It’s Earth Day again. The 40th one. What have you been up to?
I’ve been doing some gardening, and I’m enjoying listening to an audio book, The Botany of Desire by Michael Pollan. The author tells the fascinating stories of four plants: apples, tulips, potatoes and cannabis. You’ll enjoy pollinating your perspective with his excellent research! And I just discovered that PBS has produced a luscious video based on the book. You can stream it online or buy the DVD. You can download the entire transcript and take advantage of several lesson plans that are posted. What a great teaching resource!
This year, I worked on a project with Denise Moclair to help her publish a website to display her “green” artwork. Denise writes, “Transforming trash into treasure has always appealed to me. I like the challenge of making something out of nothing, of giving new life to something that has been discarded. ”
Denise uses a decoupage technique she developed to re-imagine and restore furnishings. For her more decorative pieces, she employs a Pique Assiette (peak H-see-ET) technique to create stunning mosaics.
She writes, “The stream of waste flows deep and wide in America. With GreenTiques, I’m doing my small part with creative panache to find, salvage and re-purpose useful and decorative items.”
The moment her website was published, her artwork created an instant buzz in the Hampton Roads Virginia area. She was invited to be this month’s featured artist at The Blue Skies gallery in Hampton, VA. Her work will remain on exhibit at Blue Skies through May. One of her pieces, the epiphone guitar, was featured in this month’s print issue of Hampton Roads Magazine. You’ll find numerous images of her work on her website, www.GreenTiques.biz.

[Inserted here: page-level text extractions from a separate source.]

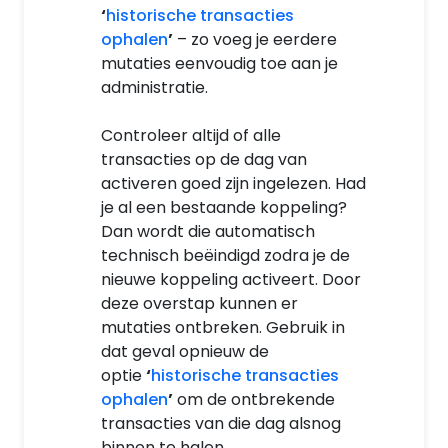
‘
historische transacties
ophalen
’
– zo voeg je eerdere
mutaties eenvoudig toe aan je
administratie.
Controleer altijd of alle
transacties op de dag van
activeren goed zijn ingelezen. Had
je al een bestaande koppeling?
Dan wordt die automatisch
technisch beëindigd zodra je de
nieuwe koppeling activeert. Door
deze overstap kunnen er
mutaties ontbreken. Gebruik in
dat geval opnieuw de
optie
‘
historische transacties
ophalen
’
om de ontbrekende
transacties van die dag alsnog
binnen te halen.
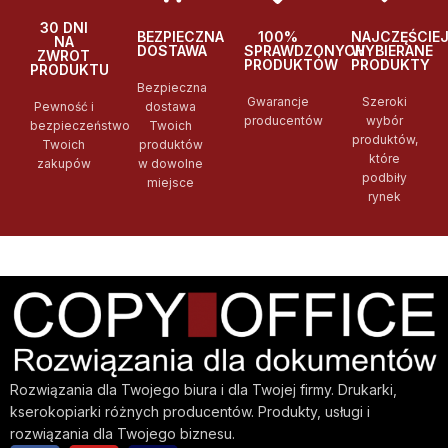
30 DNI
BEZPIECZNA
100%
NAJCZĘŚCIE
NA
DOSTAWA
SPRAWDZONYCH
WYBIERANE
ZWROT
PRODUKTÓW
PRODUKTY
PRODUKTU
Bezpieczna
Gwarancje
Szeroki
Pewność i
dostawa
producentów
wybór
bezpieczeństwo
Twoich
produktów,
Twoich
produktów
które
zakupów
w dowolne
podbiły
miejsce
rynek
Rozwiązania dla Twojego biura i dla Twojej firmy. Drukarki,
kserokopiarki różnych producentów. Produkty, usługi i
rozwiązania dla Twojego biznesu.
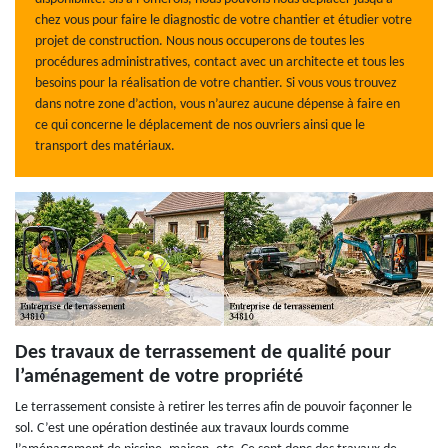
chez vous pour faire le diagnostic de votre chantier et étudier votre
projet de construction. Nous nous occuperons de toutes les
procédures administratives, contact avec un architecte et tous les
besoins pour la réalisation de votre chantier. Si vous vous trouvez
dans notre zone d’action, vous n’aurez aucune dépense à faire en
ce qui concerne le déplacement de nos ouvriers ainsi que le
transport des matériaux.
Des travaux de terrassement de qualité pour
l’aménagement de votre propriété
Le terrassement consiste à retirer les terres afin de pouvoir façonner le
sol. C’est une opération destinée aux travaux lourds comme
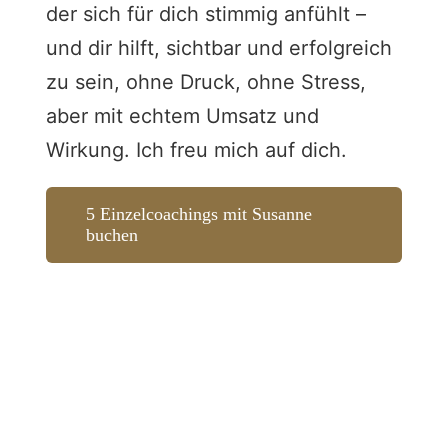
der sich für dich stimmig anfühlt –
und dir hilft, sichtbar und erfolgreich
zu sein, ohne Druck, ohne Stress,
aber mit echtem Umsatz und
Wirkung. Ich freu mich auf dich.
5 Einzelcoachings mit Susanne
buchen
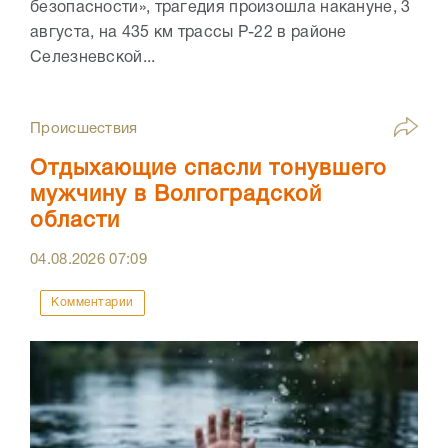
безопасности», трагедия произошла накануне, 3
августа, на 435 км трассы Р-22 в районе
Селезневской...
Происшествия
Отдыхающие спасли тонувшего
мужчину в Волгоградской
области
04.08.2026
07:09
Комментарии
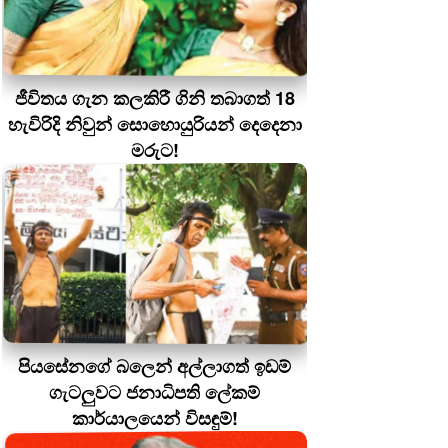
ජීවිතය ගැන කලකිරී ගිනි තබාගත් 18
හැවිරිදි නිවුන් සොහොයුරියන් දෙදෙනා
මරුට!
පියසේනගේ බලෙන් අල්ලාගත් ඉඩම්
ගැටලුවට ජනාධිපති ලේකම්
කාර්යාලයෙන් විසඳුම්!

PBS has put together a great collection of videos for Earth Day. The Unitarian Universalist Association launched an Ethical Eating campaign today. The Earth Day Network is sponsoring many actions, including a Climate Rally in DC on the National Mall, Sunday, April 25, 11am to 7pm.
Admittedly, the enormity of the environmental problems facing us is daunting. But as the saying goes, all journeys must begin with a single step. In the last year, I’ve stopped eating meat and buying bottled water. We installed a filter on our sink. I shop at my local food co-op and farmer’s market. I’m taking care of the small patch of Earth for which I’m responsible: my yard. The newest addition to our tools is a manual lawn mower!
Taking personal responsibility for our delicate habitat is key to our survival, and it’s very rewarding. We have to take action in whatever ways we can. As the seventh Unitarian Universalist principle advises, we must affirm and promote “Respect for the interdependent web of all existence of which we are a part.”